Even into my fourth decade recovering the work of Elizabeth Oakes Smith, her paradox continues to assert itself: how could such a ubiquitous and popular and to some notorious writer of the nineteenth century have been so firmly forgotten in our cultural history?
In 1978, the very powerful and respectable feminist historian Nina Baym declared Oakes Smith “not a team player” and her essentialist claim for women’s spiritual superiority a political dead-end. I suppose there is something to those claims, and why would scholars of the 2nd wave bother trying to refute them? Baym was a leader in the field, and there were/are all sorts of nineteenth century figures who did not write so much we need to sift through, whose style is more straightforward, whose positions are more clearly cut.
In the writing of anyone who writes as much as Oakes Smith did one is bound to find contradictions, and as I’ve argued, so often was she writing to accommodate--and manipulate—the expectations of paying readers and editors, it does take time to discern what her personal political positions really were. Moreover, those positions developed over time. But even before Oakes Smith joined the woman’s movement and participated in national conventions, her positions had become more progressive than has been acknowledged.

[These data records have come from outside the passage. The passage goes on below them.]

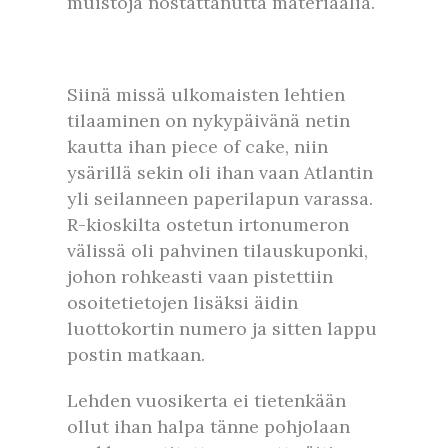
muistoja nostattanutta materiaalia.
Siinä missä ulkomaisten lehtien
tilaaminen on nykypäivänä netin
kautta ihan piece of cake, niin
ysärillä sekin oli ihan vaan Atlantin
yli seilanneen paperilapun varassa.
R-kioskilta ostetun irtonumeron
välissä oli pahvinen tilauskuponki,
johon rohkeasti vaan pistettiin
osoitetietojen lisäksi äidin
luottokortin numero ja sitten lappu
postin matkaan.
Lehden vuosikerta ei tietenkään
ollut ihan halpa tänne pohjolaan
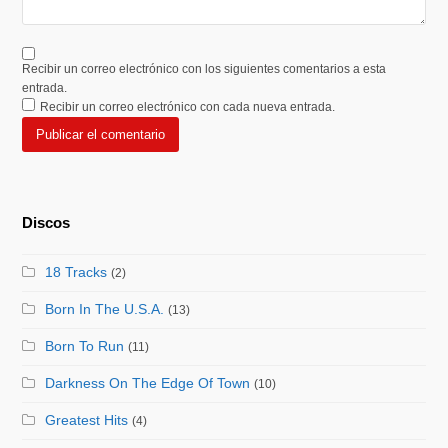
Recibir un correo electrónico con los siguientes comentarios a esta
entrada.
Recibir un correo electrónico con cada nueva entrada.
Discos
18 Tracks
(2)
Born In The U.S.A.
(13)
Born To Run
(11)
Darkness On The Edge Of Town
(10)
Greatest Hits
(4)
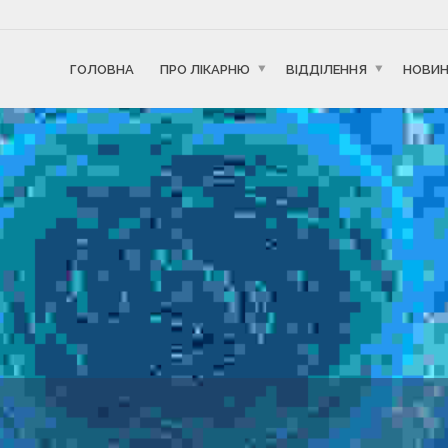
ГОЛОВНА
ПРО ЛІКАРНЮ
ВІДДІЛЕННЯ
НОВИ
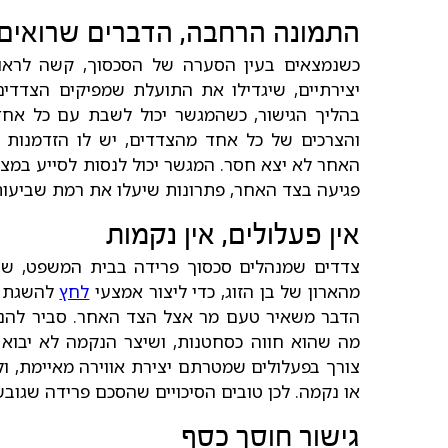
התמונה הרחבה, הדברים שרואים
כשנמצאים בעין הסערה של הסכסוך, קשה לראו
יצירתיים, שיגדילו את התועלת שמפיקים הצדד
בהליך הגישור, כשהמגשר יכול לשבת עם כל אחד
והצרכים של כל אחד מהצדדים, יש לו הזדמנות
האחר לא יצא חסר. המגשר יכול לנסות לסייע במצ
פגיעה בצד האחר, פתרונות שיעלו את רמת שביעות 
אין פעלולים, אין נקמות
צדדים שמנהלים סכסוך פרידה בבית המשפט, שול
מהארון של בן הזוג, כדי ליצור אמצעי
לחץ
להשגת מ
הדבר משאיר טעם מר אצל הצד האחר. סביר להני
מה שהוא חווה כסחטנות, ושיצר הנקמה לא יבוא ע
צורך בפעלולים שמטרתם יצירת אווירה מאיימת, ו
או נקמה. לכן טובים הסיכויים שהסכם פרידה שגובש
גישור חוסך כסף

Reading over Woman and Her Needs for the umpteenth time as I proof volume II of her Selected Writings, I was struck by the end of a paragraph in the 10th chapter that I’ve never quoted before—perhaps never quite seen before. Not only does it answer the “team player” question—it responds directly to charges of white feminism’s elitism and exclusion of the voices of women not privileged to have their voices heard in the first wave. While neither Oakes Smith nor first wave white feminism succeeded to the extent we might have hoped, this sort of passage should inspire us to keep reading—and re-reading—texts that at first don’t seem to supply what we need.

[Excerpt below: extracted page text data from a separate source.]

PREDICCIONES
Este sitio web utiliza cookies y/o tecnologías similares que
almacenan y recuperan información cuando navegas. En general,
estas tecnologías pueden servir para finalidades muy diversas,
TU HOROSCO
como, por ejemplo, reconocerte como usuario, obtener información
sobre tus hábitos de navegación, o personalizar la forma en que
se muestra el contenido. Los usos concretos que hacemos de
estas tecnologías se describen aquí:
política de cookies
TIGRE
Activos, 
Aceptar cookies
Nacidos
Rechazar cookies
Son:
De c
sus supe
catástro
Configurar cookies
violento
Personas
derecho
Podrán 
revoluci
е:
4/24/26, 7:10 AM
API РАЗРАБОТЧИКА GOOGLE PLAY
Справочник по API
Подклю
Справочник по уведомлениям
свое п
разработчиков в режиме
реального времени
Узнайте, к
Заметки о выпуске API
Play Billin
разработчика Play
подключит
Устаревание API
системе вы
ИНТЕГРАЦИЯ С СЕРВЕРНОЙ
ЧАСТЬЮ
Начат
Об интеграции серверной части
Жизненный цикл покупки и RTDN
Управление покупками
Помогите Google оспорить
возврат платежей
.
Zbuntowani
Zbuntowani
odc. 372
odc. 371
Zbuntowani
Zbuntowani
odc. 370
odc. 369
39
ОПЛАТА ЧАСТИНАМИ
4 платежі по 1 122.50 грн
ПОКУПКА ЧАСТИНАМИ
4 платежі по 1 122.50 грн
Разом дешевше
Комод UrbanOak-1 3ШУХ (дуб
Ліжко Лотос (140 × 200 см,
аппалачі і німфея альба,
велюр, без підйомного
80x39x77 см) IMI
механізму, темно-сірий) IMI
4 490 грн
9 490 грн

Perhaps Oakes Smith was finally not a “team player,” but as I’ve argued elsewhere, much of the reason for that is that she could not afford it. That said, I’m not sure I’ve ever seen white feminist elitism called out by any white feminist in the 1850s as well as it is here:
Beauty and genius are easily emancipated, and hence we find in all ages beautiful and gifted women casting a halo over the dark features of an age, and misleading us into the belief that others were equally free; and these, affluent in homage, intoxicated in adulation, have unconsciously helped to deaden the cry of the many—the bitter cry of the ignorant and the oppressed, whose glory was turned to shame, and whose light had become darkness. It is cruel selfishness to fold our hands in idle contempt for the needs of others, because the Good Father has cast our lines in pleasant places.